- [Directions for this task]: Take the entries that follow and return exactly the lines from the one holding "Atık su arıtma" through the one holding "ARITMA TESISLERI SU", both included. Nothing else is needed.

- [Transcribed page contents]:
· · ·
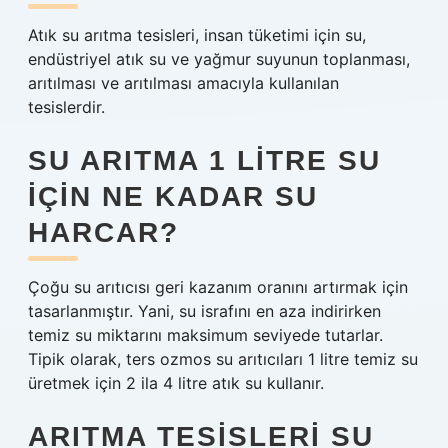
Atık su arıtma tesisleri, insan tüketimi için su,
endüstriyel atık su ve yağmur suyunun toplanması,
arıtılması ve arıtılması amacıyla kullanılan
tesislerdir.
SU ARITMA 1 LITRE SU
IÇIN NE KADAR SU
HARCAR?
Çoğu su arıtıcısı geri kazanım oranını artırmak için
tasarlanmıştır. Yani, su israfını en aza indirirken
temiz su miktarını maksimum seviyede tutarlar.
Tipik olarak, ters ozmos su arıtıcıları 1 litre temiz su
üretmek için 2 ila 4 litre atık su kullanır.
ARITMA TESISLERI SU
· · ·
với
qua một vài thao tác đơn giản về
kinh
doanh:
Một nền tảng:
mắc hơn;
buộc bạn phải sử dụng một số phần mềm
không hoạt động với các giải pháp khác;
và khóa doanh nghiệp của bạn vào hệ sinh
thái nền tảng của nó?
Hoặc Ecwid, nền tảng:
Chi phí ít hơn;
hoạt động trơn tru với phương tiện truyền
· · ·
- [Answer for the task]:
Atık su arıtma tesisleri, insan tüketimi için su,
endüstriyel atık su ve yağmur suyunun toplanması,
arıtılması ve arıtılması amacıyla kullanılan
tesislerdir.
SU ARITMA 1 LITRE SU
IÇIN NE KADAR SU
HARCAR?
Çoğu su arıtıcısı geri kazanım oranını artırmak için
tasarlanmıştır. Yani, su israfını en aza indirirken
temiz su miktarını maksimum seviyede tutarlar.
Tipik olarak, ters ozmos su arıtıcıları 1 litre temiz su
üretmek için 2 ila 4 litre atık su kullanır.
ARITMA TESISLERI SU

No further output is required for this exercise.